→ **Work to complete**: What lines in the records below mention "ovos"? List them all.

→ **Available records**:
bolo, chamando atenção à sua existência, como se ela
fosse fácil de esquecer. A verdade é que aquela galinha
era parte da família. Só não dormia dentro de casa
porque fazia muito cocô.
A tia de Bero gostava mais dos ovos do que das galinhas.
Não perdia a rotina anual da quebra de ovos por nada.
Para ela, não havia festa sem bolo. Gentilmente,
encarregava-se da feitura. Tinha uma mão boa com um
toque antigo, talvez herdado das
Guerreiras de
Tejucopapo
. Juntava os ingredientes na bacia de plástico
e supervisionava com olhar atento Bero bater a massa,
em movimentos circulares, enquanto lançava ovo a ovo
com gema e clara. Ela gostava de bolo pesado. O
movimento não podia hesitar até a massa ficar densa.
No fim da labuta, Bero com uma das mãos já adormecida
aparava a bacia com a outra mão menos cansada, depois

* * *

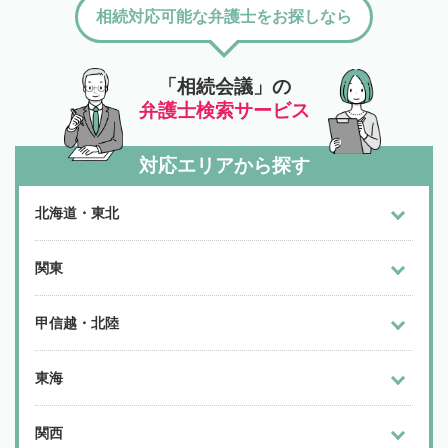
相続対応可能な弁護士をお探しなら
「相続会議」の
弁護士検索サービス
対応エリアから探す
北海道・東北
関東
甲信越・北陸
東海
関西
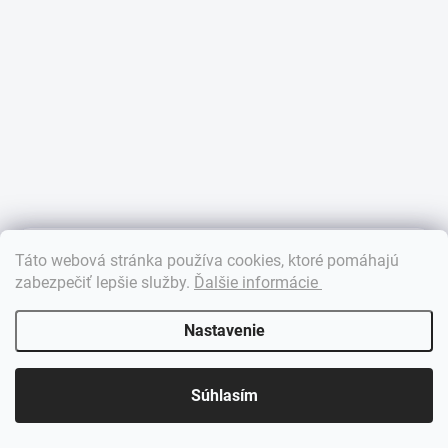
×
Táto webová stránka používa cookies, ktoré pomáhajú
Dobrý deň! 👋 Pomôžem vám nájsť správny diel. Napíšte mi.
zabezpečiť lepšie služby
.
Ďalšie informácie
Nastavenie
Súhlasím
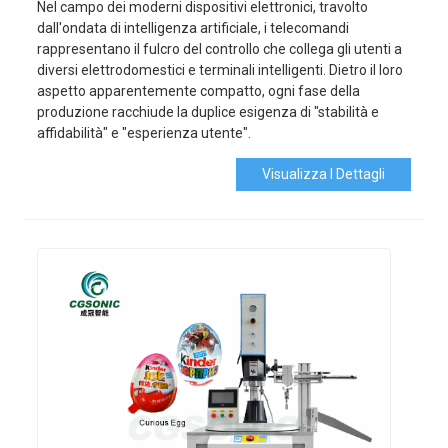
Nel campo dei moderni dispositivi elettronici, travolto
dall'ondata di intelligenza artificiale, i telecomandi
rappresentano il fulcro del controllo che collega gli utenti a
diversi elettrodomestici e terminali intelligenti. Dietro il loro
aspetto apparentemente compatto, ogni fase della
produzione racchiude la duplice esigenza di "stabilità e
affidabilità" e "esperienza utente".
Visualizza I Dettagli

→ **Exercise result**:
A tia de Bero gostava mais dos ovos do que das galinhas.
Não perdia a rotina anual da quebra de ovos por nada.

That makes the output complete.